TASK DESCRIPTION: Restate the data below word for word. Skip any images it contains.
════
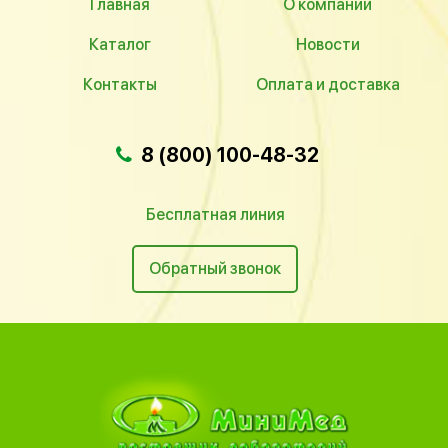
Главная
О компании
Каталог
Новости
Контакты
Оплата и доставка
8 (800) 100-48-32
Бесплатная линия
Обратный звонок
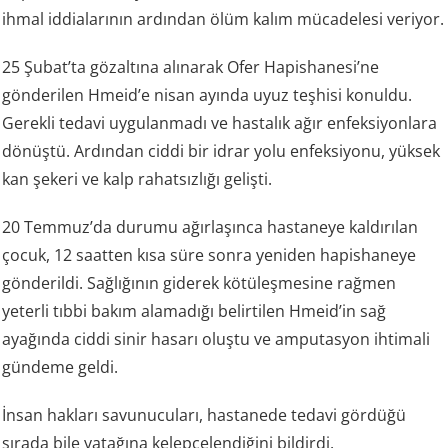
ihmal iddialarının ardından ölüm kalım mücadelesi veriyor.
25 Şubat’ta gözaltına alınarak Ofer Hapishanesi’ne
gönderilen Hmeid’e nisan ayında uyuz teşhisi konuldu.
Gerekli tedavi uygulanmadı ve hastalık ağır enfeksiyonlara
dönüştü. Ardından ciddi bir idrar yolu enfeksiyonu, yüksek
kan şekeri ve kalp rahatsızlığı gelişti.
20 Temmuz’da durumu ağırlaşınca hastaneye kaldırılan
çocuk, 12 saatten kısa süre sonra yeniden hapishaneye
gönderildi. Sağlığının giderek kötüleşmesine rağmen
yeterli tıbbi bakım alamadığı belirtilen Hmeid’in sağ
ayağında ciddi sinir hasarı oluştu ve amputasyon ihtimali
gündeme geldi.
İnsan hakları savunucuları, hastanede tedavi gördüğü
sırada bile yatağına kelepçelendiğini bildirdi.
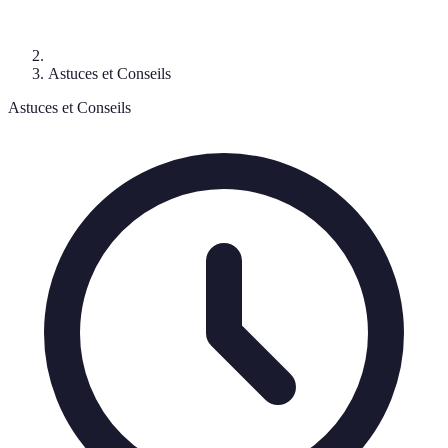
Astuces et Conseils
Astuces et Conseils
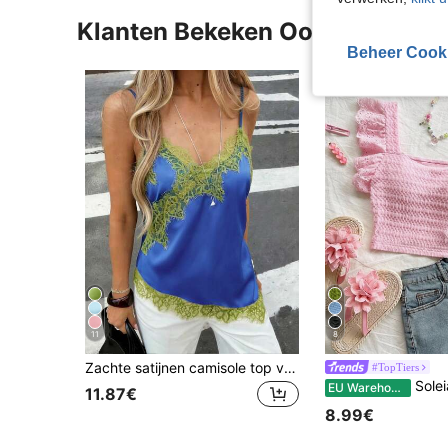
Klanten Bekeken Ook
Beheer Cook
11
8
Zachte satijnen camisole top voor dames met V-hals, asymmetrische kanten zoom, getailleerd, semi-transparant wimperkantontwerp, zomerse casual, esthetisch
#TopTiers
Soleia Roze,Zomer,Elegant,Schattig,Vakantie
EU Warehouse
11.87€
8.99€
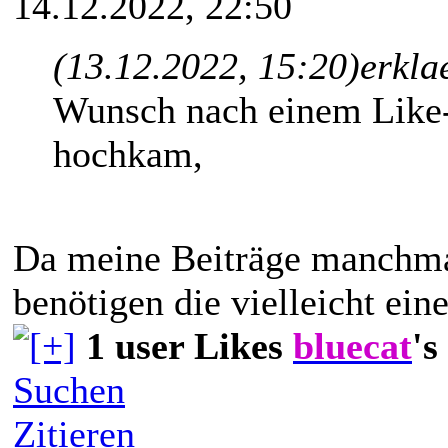
14.12.2022, 22:50
(13.12.2022, 15:20)
erkla
Wunsch nach einem Like
hochkam,
Da meine Beiträge manchmal
benötigen die vielleicht ei
1 user Likes
bluecat
's
Suchen
Zitieren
════
ANSWER:
Главная
О компании
Каталог
Новости
Контакты
Оплата и доставка
8 (800) 100-48-32
Бесплатная линия
Обратный звонок
ihmal iddialarının ardından ölüm kalım mücadelesi veriyor.
25 Şubat’ta gözaltına alınarak Ofer Hapishanesi’ne
gönderilen Hmeid’e nisan ayında uyuz teşhisi konuldu.
Gerekli tedavi uygulanmadı ve hastalık ağır enfeksiyonlara
dönüştü. Ardından ciddi bir idrar yolu enfeksiyonu, yüksek
kan şekeri ve kalp rahatsızlığı gelişti.
20 Temmuz’da durumu ağırlaşınca hastaneye kaldırılan
çocuk, 12 saatten kısa süre sonra yeniden hapishaneye
gönderildi. Sağlığının giderek kötüleşmesine rağmen
yeterli tıbbi bakım alamadığı belirtilen Hmeid’in sağ
ayağında ciddi sinir hasarı oluştu ve amputasyon ihtimali
gündeme geldi.
İnsan hakları savunucuları, hastanede tedavi gördüğü
sırada bile yatağına kelepçelendiğini bildirdi.
Astuces et Conseils
Astuces et Conseils
Klanten Bekeken Ook
Beheer Cook
11
8
Zachte satijnen camisole top voor dames met V-hals, asymmetrische kanten zoom, getailleerd, semi-transparant wimperkantontwerp, zomerse casual, esthetisch
#TopTiers
Soleia Roze,Zomer,Elegant,Schattig,Vakantie
EU Warehouse
11.87€
8.99€
14.12.2022, 22:50
(13.12.2022, 15:20)
erkla
Wunsch nach einem Like
hochkam,
Da meine Beiträge manchmal
benötigen die vielleicht ei
1 user Likes
bluecat
's
Suchen
Zitieren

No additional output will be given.